UFO sightings, nuclear plants and a data science starter kit.

Brenda Leyva
MCD-UNISON
Published in
8 min readDec 12, 2020

There’s a myth going around that UFO sightings are more likely to occur near nuclear facilities. How does one go about exploring this idea?

source

Disclaimer: I am in no way, shape or form getting involved in the debate about UFOs being actual E.T. stuff. I do, however, see this topic as a folklore of sorts and find it very entertaining, this is only for demonstrative purposes on data manipulation and analysis.
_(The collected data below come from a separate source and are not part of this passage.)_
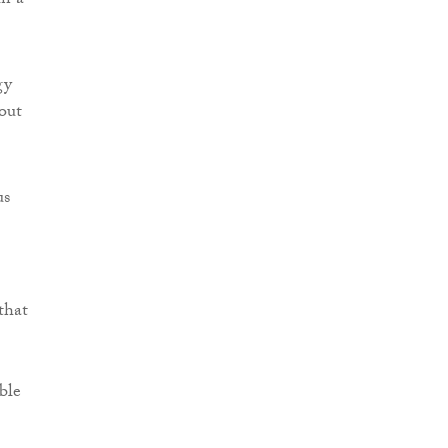
in a
gy
bout
us
that
ble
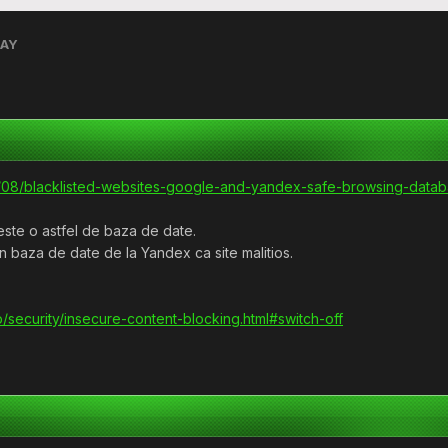
RAY
16/08/blacklisted-websites-google-and-yandex-safe-browsing-datab
este o astfel de baza de date.
 baza de date de la Yandex ca site malitios.
/security/insecure-content-blocking.html#switch-off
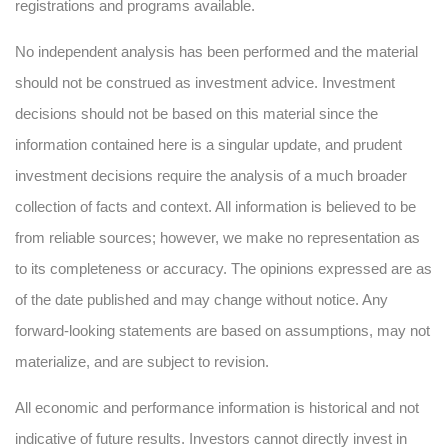
registrations and programs available.
No independent analysis has been performed and the material
should not be construed as investment advice. Investment
decisions should not be based on this material since the
information contained here is a singular update, and prudent
investment decisions require the analysis of a much broader
collection of facts and context. All information is believed to be
from reliable sources; however, we make no representation as
to its completeness or accuracy. The opinions expressed are as
of the date published and may change without notice. Any
forward-looking statements are based on assumptions, may not
materialize, and are subject to revision.
All economic and performance information is historical and not
indicative of future results. Investors cannot directly invest in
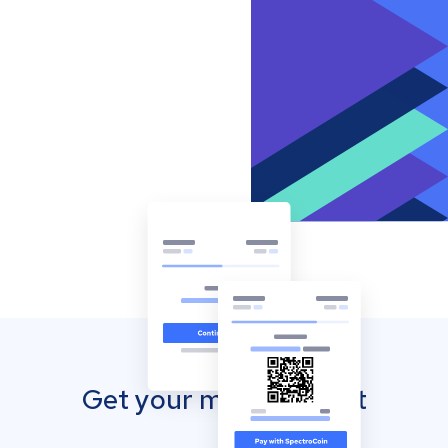
Get your mobile wallet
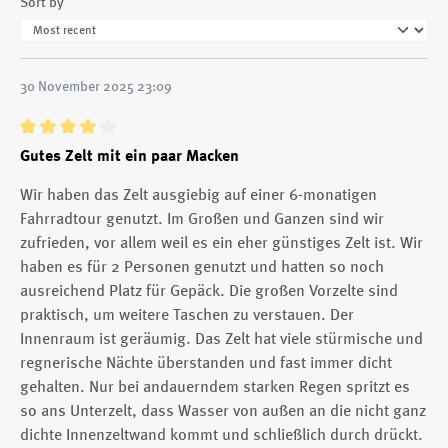
Sort by
30 November 2025 23:09
Review with rating of 4 out of 5 stars
Gutes Zelt mit ein paar Macken
Wir haben das Zelt ausgiebig auf einer 6-monatigen
Fahrradtour genutzt. Im Großen und Ganzen sind wir
zufrieden, vor allem weil es ein eher günstiges Zelt ist. Wir
haben es für 2 Personen genutzt und hatten so noch
ausreichend Platz für Gepäck. Die großen Vorzelte sind
praktisch, um weitere Taschen zu verstauen. Der
Innenraum ist geräumig. Das Zelt hat viele stürmische und
regnerische Nächte überstanden und fast immer dicht
gehalten. Nur bei andauerndem starken Regen spritzt es
so ans Unterzelt, dass Wasser von außen an die nicht ganz
dichte Innenzeltwand kommt und schließlich durch drückt.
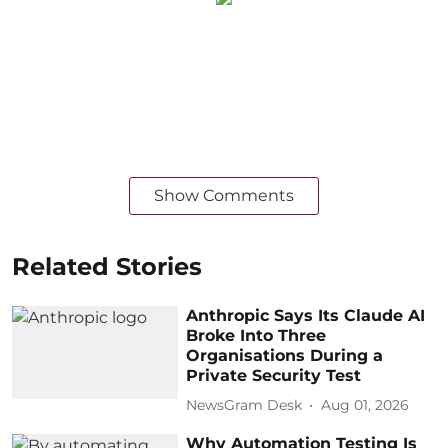
Show Comments
Related Stories
Anthropic Says Its Claude AI
Broke Into Three
Organisations During a
Private Security Test
NewsGram Desk
Aug 01, 2026
Why Automation Testing Is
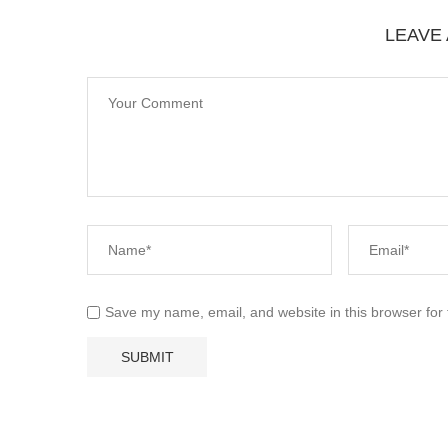
LEAVE
Save my name, email, and website in this browser for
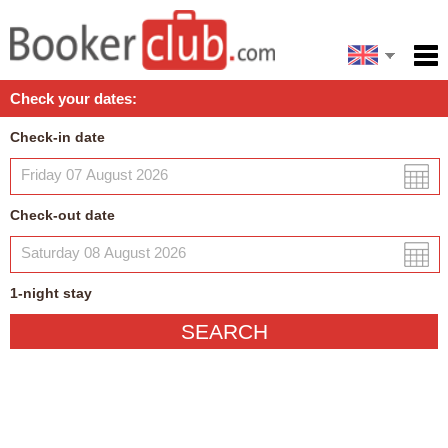
Español
Home
Check your dates:
Facilities
Check-in date
Policies
Map
Check-out date
My reservation
1
-night
stay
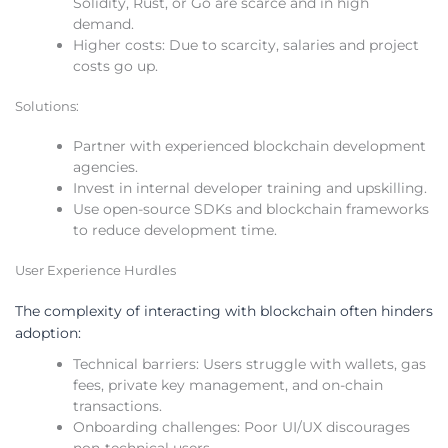
Solidity, Rust, or Go are scarce and in high
demand.
Higher costs: Due to scarcity, salaries and project
costs go up.
Solutions:
Partner with experienced blockchain development
agencies.
Invest in internal developer training and upskilling.
Use open-source SDKs and blockchain frameworks
to reduce development time.
User Experience Hurdles
The complexity of interacting with blockchain often hinders
adoption:
Technical barriers: Users struggle with wallets, gas
fees, private key management, and on-chain
transactions.
Onboarding challenges: Poor UI/UX discourages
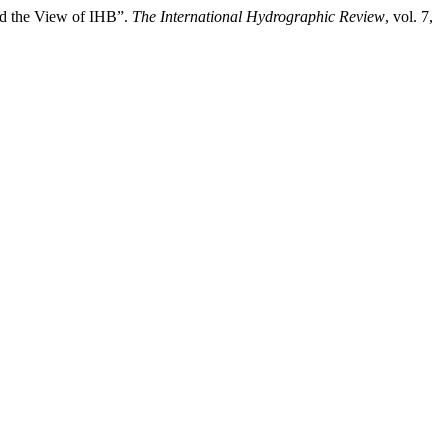
nd the View of IHB”.
The International Hydrographic Review
, vol. 7,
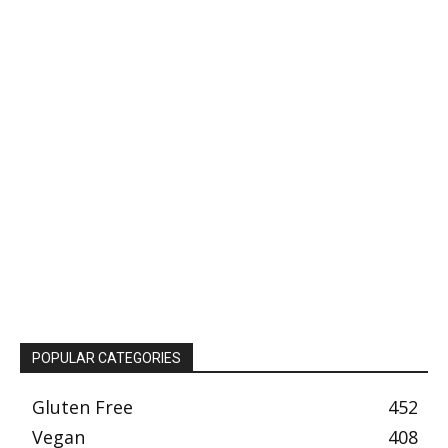
POPULAR CATEGORIES
Gluten Free
452
Vegan
408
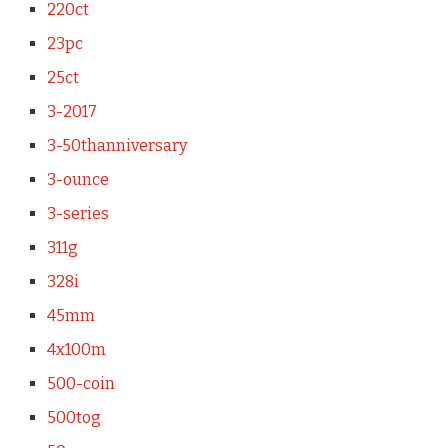
220ct
23pc
25ct
3-2017
3-50thanniversary
3-ounce
3-series
311g
328i
45mm
4x100m
500-coin
500tog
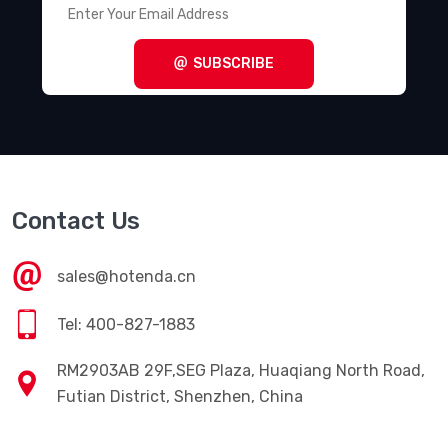
SUBSCRIBE
Contact Us
sales@hotenda.cn
Tel: 400-827-1883
RM2903AB 29F,SEG Plaza, Huaqiang North Road,
Futian District, Shenzhen, China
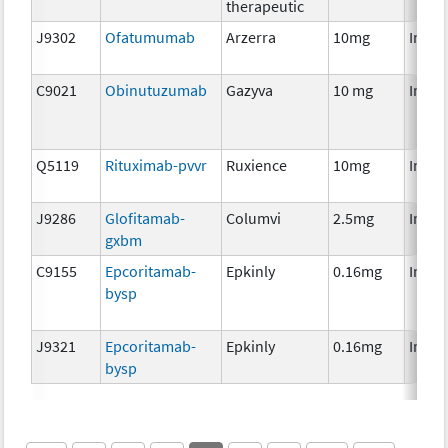
therapeutic
J9302
Ofatumumab
Arzerra
10mg
Immu
C9021
Obinutuzumab
Gazyva
10 mg
Immu
Q5119
Rituximab-pvvr
Ruxience
10mg
Immu
J9286
Glofitamab-
Columvi
2.5mg
Immu
gxbm
C9155
Epcoritamab-
Epkinly
0.16mg
Immu
bysp
J9321
Epcoritamab-
Epkinly
0.16mg
Immu
bysp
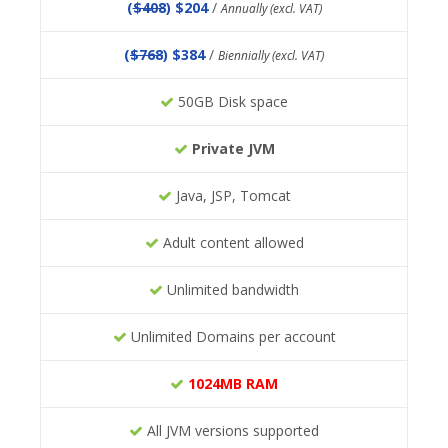
(
$408
) $204
/
Annually (excl. VAT)
(
$768
) $384
/
Biennially (excl. VAT)
50GB Disk space
Private JVM
Java, JSP, Tomcat
Adult content allowed
Unlimited bandwidth
Unlimited Domains per account
1024MB RAM
All JVM versions supported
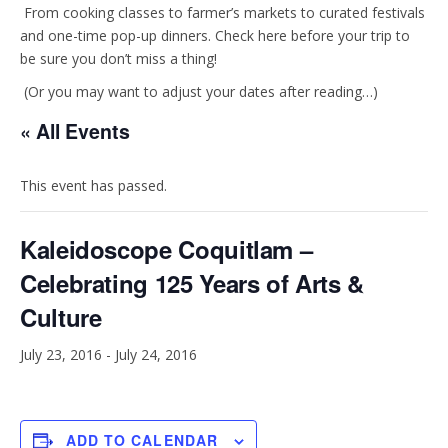
t
e
From cooking classes to farmer’s markets to curated festivals
and one-time pop-up dinners. Check here before your trip to
be sure you don’t miss a thing!
a
b
(Or you may want to adjust your dates after reading…)
g
o
« All Events
r
o
This event has passed.
a
k
Kaleidoscope Coquitlam –
m
Celebrating 125 Years of Arts &
Culture
July 23, 2016
-
July 24, 2016
ADD TO CALENDAR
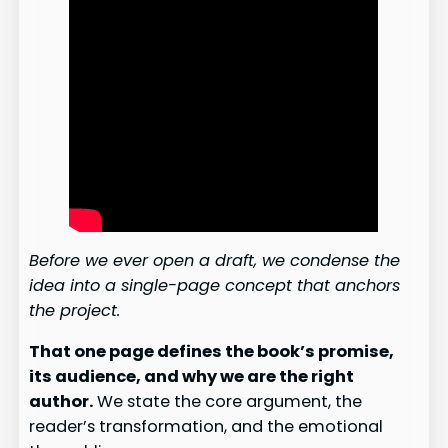
Before we ever open a draft, we condense the
idea into a single-page concept that anchors
the project.
That one page defines the book’s promise,
its audience, and why we are the right
author.
We state the core argument, the
reader’s transformation, and the emotional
Taking on a project like this can be overwhelming, in order to avoid such negative feelings, it is always better to take things step by step, so that’s how we are going to go over things.

  1. Have a question:

Everything starts with a question, it makes things easier in the long run and keeps you focused during the analysis so that it’s easier to identify findings and to know when to stop, to be able to complete the process and deliver a good product. In regards to this topic, I went of off the following:

Is it possible to establish a clear relation between UFO sightings and the location of nuclear facilities?

2. Getting your data:

A beginner friendly source of datasets I can recommend is Kaggle. This is where I ran into my first dataset and was able to collect my second one too. We need information on UFO sightings and nuclear plants in order to explore possible answers to our question.

3. Get comfortable with your dataset(s):

I chose to begin exploring my data with python on jupyter notebooks and created a tidy final dataset that I used on R markdown for my dashboard.

Some libraries to use for this are:

Basic libraries for python data tasks.

Read your csv and understand your data:

A useful thing to do is to write a function that will create an overview of your data as follows:

I worked with dfply to clean out the missing values and took only the data from the UK. This dataset is really big, contains information from several countries and due to time availability I chose to work on the section corresponding to only one country.

The same was done with the second dataset:

This one had only a few columns we needed so the rest were dropped.

And then filtered out all the countries except for United Kingdom.

Once the datasets included only the one country and no missing or null values they were written on a new csv:

4. Work with your data to improve it:

Both datasets have latitude and longitude on them but the location in regards to city, county and country isn’t really clear or is missing. This can be fixed with a process called reverse geocoding, there are many ways to do this and consists on using your latitude and longitude columns to populate the information about cities, states, countries from the address attached to the coordinates.

Here are two of the ways I found, both of them worked but had their details to consider:

HEREpy uses the HERE maps API to handle a lot of geocoding situations, reverse geocoding being one of them. You can use it for a big dataset without issues. The response comes as json and can be parsed and handled easily.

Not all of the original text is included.